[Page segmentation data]
*****

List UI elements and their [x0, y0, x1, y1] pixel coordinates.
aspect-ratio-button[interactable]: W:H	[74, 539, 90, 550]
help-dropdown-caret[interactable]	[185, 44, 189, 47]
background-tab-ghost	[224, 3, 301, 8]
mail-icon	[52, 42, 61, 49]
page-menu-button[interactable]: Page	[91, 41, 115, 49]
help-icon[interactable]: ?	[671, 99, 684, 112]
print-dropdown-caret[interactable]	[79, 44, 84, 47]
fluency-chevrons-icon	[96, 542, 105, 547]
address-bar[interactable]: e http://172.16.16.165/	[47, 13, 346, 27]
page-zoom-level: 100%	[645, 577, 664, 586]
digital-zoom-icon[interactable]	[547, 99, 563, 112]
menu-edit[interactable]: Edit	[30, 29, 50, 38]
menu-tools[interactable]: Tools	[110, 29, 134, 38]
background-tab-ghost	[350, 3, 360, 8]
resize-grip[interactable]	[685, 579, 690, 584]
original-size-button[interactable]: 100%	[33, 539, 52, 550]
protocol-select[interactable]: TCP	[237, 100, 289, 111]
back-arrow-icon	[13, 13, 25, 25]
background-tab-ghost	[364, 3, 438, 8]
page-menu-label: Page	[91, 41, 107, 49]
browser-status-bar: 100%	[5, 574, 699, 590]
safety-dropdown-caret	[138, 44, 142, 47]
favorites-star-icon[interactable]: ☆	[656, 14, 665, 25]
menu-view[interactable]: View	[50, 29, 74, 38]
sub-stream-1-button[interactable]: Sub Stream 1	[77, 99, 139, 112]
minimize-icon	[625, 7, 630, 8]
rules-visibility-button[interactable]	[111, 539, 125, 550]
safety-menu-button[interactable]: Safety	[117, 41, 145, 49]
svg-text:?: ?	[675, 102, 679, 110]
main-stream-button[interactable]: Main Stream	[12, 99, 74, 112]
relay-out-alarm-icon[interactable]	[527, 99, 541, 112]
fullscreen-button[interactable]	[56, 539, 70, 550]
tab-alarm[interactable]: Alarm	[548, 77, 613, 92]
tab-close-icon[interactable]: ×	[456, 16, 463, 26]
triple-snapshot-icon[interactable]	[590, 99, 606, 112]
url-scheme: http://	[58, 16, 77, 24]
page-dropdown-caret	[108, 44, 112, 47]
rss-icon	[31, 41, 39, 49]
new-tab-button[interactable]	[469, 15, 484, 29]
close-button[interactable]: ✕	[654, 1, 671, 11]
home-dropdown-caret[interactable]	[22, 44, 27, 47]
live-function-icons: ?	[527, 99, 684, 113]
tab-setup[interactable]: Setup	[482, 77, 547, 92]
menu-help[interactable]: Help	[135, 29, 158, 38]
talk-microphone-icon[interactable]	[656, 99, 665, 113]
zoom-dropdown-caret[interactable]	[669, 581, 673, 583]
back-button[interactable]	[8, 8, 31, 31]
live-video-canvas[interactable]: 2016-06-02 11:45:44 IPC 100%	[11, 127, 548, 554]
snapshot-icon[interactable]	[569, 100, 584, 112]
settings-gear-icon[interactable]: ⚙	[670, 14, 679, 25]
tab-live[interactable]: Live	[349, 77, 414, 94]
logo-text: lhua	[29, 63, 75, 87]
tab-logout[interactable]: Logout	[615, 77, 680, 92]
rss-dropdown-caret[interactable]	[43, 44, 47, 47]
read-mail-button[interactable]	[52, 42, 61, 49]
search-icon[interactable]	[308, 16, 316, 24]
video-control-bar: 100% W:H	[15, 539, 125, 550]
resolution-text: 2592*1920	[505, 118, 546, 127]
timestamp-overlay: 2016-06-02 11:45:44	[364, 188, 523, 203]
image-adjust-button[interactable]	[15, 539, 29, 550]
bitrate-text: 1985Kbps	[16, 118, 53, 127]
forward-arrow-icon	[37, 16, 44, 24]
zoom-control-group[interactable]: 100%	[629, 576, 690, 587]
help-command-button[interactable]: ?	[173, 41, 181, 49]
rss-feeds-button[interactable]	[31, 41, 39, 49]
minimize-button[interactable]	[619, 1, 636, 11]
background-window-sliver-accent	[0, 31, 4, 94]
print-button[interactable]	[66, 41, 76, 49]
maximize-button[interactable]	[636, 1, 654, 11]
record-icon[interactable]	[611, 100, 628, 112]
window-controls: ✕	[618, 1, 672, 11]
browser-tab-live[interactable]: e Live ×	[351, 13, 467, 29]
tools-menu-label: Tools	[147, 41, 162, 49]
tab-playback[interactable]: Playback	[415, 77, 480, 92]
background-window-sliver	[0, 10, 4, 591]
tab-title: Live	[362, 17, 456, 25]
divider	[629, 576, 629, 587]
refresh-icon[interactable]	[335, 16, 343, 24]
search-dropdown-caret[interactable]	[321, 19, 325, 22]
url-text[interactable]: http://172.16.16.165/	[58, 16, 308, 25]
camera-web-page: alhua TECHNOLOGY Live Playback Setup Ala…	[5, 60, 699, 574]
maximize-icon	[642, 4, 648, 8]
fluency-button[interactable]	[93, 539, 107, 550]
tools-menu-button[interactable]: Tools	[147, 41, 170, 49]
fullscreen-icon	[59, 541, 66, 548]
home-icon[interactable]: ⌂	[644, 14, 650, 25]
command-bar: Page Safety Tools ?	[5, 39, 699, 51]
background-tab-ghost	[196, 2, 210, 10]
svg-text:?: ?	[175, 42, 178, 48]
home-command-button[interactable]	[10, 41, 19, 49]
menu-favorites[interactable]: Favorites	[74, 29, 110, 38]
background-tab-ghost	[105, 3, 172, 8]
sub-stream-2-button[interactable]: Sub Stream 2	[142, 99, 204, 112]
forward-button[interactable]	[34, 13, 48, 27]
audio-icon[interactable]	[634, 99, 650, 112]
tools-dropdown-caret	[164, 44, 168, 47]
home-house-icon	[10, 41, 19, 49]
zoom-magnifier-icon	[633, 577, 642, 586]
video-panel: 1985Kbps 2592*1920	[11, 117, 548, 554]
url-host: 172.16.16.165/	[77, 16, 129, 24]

*****

[What the task asks]
Which lines above include the string "print"? Show them.

[Response below]
print-dropdown-caret[interactable]	[79, 44, 84, 47]
print-button[interactable]	[66, 41, 76, 49]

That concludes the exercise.